There is a small question of database compatibility. You can fix this with Views (I mentioned the process for this in Day 19 – it needs to be adjusted for the new situation). However, once that is done, you are ready to rock the new environment.
One of the biggest gotchas I see are people running Azure Mobile Services but referencing newer SDKs & Documentation, or people running Azure Mobile Apps and referencing older SDKs and Documentation. We get it – it’s confusing. MAke sure your libraries, documentation and lingo are all in line on both the backend and frontend / client.

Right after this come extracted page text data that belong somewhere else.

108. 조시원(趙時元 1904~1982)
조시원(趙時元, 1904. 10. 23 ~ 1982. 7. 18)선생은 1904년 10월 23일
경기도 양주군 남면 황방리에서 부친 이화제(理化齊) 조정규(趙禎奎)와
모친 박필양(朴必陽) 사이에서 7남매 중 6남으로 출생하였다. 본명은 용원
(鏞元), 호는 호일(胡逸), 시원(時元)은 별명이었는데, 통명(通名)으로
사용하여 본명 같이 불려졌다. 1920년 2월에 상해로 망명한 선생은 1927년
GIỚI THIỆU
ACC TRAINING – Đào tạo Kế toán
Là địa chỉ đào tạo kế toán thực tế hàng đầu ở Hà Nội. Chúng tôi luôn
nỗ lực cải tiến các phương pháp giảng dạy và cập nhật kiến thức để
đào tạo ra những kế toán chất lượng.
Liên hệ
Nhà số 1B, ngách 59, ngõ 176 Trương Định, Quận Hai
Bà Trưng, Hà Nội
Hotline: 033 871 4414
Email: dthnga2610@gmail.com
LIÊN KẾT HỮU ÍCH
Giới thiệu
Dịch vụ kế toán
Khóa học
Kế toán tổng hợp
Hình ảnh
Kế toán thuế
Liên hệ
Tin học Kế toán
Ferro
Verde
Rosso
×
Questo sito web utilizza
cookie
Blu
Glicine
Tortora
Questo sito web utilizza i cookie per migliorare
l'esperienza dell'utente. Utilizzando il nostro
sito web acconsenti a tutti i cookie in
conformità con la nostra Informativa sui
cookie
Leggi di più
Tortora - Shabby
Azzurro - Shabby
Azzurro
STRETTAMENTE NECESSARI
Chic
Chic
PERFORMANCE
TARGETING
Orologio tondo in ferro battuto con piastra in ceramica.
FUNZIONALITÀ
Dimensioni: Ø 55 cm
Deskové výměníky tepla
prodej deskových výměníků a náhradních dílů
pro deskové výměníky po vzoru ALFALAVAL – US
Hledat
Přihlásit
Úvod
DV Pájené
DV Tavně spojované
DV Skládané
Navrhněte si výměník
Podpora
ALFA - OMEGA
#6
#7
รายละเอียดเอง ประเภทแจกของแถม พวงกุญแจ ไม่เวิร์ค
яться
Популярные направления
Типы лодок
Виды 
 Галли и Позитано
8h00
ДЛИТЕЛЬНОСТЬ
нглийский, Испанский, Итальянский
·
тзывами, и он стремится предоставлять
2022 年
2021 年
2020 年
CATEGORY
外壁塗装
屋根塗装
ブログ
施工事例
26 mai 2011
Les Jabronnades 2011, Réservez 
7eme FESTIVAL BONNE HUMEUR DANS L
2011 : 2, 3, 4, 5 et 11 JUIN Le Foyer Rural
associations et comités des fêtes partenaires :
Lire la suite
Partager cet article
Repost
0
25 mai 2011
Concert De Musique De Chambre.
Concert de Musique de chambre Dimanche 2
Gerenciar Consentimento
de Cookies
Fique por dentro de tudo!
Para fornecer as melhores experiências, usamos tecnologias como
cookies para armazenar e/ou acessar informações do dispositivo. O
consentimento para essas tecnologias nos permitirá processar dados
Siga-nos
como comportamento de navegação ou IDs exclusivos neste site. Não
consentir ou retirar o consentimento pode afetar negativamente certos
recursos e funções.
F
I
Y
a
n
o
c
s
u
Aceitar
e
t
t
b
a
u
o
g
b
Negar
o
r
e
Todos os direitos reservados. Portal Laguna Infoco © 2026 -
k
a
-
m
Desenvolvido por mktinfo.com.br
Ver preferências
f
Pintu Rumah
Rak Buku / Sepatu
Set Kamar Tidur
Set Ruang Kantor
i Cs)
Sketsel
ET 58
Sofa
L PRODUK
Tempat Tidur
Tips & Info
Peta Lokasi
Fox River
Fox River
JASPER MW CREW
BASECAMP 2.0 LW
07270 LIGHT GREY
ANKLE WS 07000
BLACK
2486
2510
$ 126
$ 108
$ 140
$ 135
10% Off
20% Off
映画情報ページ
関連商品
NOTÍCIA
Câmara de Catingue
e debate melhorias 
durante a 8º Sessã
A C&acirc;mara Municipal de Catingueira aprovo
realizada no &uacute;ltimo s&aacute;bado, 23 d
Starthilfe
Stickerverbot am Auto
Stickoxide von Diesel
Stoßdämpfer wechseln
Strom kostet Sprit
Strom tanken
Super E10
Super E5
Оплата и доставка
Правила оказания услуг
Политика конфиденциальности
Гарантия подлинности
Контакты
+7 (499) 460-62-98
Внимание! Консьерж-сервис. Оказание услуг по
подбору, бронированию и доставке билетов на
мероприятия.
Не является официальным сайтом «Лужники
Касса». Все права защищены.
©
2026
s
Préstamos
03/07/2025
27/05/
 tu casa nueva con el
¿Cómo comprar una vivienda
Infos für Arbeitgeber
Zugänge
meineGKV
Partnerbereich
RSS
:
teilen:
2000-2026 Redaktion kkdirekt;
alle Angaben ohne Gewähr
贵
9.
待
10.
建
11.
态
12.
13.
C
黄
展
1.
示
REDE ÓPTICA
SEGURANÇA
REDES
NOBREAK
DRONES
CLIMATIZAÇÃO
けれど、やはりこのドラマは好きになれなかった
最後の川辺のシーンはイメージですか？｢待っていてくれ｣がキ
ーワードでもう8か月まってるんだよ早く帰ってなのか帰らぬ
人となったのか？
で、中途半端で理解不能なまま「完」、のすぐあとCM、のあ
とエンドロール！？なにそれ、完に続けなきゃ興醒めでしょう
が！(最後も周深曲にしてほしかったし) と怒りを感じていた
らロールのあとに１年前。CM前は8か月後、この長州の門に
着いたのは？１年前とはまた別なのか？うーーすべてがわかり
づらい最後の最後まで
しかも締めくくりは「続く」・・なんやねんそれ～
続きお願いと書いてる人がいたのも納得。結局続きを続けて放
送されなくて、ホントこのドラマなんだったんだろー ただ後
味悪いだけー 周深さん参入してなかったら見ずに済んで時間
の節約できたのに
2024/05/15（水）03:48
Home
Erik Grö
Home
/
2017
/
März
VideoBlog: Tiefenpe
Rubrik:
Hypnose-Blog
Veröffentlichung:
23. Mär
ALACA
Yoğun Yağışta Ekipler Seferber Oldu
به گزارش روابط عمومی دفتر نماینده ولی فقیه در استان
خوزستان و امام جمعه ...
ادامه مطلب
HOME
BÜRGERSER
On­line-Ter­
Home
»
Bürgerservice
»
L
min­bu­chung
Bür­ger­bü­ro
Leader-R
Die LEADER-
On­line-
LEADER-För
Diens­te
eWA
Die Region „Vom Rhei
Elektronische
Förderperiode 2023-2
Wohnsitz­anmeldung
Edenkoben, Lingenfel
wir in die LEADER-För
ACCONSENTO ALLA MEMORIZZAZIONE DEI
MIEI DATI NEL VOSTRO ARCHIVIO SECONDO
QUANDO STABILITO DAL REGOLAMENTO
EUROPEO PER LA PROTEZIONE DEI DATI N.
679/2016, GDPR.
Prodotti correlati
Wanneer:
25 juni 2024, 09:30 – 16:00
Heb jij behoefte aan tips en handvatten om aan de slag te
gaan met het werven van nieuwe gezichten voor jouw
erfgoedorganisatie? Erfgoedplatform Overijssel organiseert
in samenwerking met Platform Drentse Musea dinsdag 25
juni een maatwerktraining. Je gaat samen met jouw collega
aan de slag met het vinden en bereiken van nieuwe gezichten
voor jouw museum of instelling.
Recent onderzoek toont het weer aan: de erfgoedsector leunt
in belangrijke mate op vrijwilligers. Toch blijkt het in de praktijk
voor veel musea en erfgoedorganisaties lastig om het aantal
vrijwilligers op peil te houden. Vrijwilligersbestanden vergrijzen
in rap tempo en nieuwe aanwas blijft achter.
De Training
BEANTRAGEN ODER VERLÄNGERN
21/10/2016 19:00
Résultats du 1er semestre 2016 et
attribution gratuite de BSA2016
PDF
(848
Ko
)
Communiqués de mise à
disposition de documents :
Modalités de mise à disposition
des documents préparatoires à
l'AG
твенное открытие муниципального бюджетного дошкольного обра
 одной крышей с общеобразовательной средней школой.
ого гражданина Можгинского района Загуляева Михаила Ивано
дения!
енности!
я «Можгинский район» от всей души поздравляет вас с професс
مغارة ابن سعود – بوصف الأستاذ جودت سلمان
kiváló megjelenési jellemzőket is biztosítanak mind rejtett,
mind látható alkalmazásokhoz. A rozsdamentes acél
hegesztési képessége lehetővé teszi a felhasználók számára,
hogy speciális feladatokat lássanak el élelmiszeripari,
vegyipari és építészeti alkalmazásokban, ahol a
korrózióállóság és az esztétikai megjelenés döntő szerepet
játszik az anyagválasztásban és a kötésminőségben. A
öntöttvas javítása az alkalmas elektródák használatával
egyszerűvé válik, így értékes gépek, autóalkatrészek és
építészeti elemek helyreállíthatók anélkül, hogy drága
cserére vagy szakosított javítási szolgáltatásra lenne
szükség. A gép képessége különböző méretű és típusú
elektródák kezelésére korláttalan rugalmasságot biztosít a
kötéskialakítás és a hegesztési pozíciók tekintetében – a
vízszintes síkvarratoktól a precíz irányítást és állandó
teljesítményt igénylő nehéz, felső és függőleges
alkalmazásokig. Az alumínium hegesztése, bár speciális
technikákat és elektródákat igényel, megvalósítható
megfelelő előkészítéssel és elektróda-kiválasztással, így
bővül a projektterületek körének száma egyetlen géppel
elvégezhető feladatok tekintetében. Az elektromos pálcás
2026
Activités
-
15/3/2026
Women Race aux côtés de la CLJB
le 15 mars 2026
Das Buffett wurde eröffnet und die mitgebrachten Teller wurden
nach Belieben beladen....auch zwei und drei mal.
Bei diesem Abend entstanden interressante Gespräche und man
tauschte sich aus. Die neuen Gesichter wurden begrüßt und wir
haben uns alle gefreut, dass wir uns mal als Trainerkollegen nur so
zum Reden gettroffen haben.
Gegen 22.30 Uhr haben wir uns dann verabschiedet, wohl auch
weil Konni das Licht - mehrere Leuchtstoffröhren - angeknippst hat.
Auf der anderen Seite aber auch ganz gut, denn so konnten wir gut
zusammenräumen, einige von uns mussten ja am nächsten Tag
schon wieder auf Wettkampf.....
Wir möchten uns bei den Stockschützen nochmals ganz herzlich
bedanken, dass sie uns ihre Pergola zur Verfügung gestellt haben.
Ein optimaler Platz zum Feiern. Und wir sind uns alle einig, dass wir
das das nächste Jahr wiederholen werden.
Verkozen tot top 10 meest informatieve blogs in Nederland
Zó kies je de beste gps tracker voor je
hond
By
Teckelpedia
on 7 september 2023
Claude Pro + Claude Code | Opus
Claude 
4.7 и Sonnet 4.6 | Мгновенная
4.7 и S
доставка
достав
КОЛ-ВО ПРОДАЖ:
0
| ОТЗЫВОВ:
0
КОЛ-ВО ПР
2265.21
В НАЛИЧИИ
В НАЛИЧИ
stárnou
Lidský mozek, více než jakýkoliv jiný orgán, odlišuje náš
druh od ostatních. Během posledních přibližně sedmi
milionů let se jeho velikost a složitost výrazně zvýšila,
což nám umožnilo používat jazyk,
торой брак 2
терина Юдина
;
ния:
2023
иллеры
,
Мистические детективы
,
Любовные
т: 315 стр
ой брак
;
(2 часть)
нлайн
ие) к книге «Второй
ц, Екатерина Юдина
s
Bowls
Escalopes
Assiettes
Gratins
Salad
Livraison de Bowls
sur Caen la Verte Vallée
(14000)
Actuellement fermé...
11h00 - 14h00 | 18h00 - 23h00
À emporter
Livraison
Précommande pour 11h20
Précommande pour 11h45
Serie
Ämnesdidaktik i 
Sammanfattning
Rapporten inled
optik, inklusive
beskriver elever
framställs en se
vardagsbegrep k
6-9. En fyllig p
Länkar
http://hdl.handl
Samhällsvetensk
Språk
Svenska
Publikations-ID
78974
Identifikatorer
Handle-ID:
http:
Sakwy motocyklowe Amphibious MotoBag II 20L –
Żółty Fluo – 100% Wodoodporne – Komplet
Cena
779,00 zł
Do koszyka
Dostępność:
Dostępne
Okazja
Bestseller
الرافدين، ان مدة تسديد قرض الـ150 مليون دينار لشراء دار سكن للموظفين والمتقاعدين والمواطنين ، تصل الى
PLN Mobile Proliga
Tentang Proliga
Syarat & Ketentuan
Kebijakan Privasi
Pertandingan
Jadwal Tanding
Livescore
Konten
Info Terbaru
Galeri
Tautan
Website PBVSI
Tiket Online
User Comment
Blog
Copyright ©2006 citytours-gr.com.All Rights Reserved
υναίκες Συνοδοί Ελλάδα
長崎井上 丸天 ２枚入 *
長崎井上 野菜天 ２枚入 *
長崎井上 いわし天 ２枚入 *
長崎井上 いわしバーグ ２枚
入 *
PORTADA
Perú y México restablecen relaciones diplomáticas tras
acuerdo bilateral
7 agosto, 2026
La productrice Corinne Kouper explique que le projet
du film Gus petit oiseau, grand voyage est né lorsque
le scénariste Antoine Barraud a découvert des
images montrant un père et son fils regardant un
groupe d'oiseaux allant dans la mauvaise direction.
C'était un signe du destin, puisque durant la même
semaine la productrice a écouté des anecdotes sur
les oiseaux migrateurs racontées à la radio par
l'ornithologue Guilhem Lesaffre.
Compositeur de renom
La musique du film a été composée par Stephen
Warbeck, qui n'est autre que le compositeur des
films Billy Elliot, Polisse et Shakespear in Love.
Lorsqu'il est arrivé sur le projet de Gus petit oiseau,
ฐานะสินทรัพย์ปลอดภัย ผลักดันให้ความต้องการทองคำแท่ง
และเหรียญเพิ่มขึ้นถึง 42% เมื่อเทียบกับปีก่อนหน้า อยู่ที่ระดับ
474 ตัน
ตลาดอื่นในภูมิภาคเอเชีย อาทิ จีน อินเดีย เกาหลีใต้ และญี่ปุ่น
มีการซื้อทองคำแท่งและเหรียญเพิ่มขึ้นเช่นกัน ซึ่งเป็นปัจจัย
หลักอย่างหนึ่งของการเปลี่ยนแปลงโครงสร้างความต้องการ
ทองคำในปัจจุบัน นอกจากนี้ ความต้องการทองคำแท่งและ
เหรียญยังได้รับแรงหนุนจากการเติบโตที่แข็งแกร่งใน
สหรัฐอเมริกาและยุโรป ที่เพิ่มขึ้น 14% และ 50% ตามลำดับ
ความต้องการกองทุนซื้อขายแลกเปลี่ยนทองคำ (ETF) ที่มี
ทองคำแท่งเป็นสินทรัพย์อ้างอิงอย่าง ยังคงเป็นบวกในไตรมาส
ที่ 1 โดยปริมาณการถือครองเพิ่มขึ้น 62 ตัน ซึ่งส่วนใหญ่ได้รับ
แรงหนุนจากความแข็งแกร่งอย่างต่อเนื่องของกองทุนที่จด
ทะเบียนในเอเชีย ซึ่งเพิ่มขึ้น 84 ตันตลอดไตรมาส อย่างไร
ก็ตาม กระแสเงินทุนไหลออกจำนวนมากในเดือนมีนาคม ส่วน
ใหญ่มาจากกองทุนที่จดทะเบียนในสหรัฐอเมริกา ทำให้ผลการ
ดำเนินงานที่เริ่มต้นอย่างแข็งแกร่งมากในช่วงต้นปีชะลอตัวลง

When Will .NET Core be supported?
I’ve lost count how many times I’ve been asked this. ASP.NET Core is an awesome technology and I’m looking forward to stability and GA for it. However, that isn’t the only technology we use in the stack. We also use Entity Framework, System.Web.OData, Automapper, and others. Until the whole stack is compatible with .NET Core, we won’t be releasing a .NET Core version of the Azure Mobile Apps Server SDK. Rest assured, we are in touch with the right teams and it’s definitely on our radar.
Contacting the team?
One of the great things about this team is how involved they are in the community. There are a multitude of methods to get in touch. If you have a problem, then the best way is to post a question on Stack Overflow. This reaches the widest possible audience. You can also reach us via the Azure Forums, on Twitter, or via comments on our documentation (although we prefer that you post on Stack Overflow if you have an issue). You can also open an issue on one of our GitHub repositories.
Finally, the App Service team has a new team blog. I’ll be publishing further Azure Mobile Apps posts there instead of here. This blog is going back to (mostly) my own side work.
I hope you’ve enjoyed reading the last two months worth of posts as much as I’ve enjoyed writing them. I’ve included an Index – take a look under Pages to your right.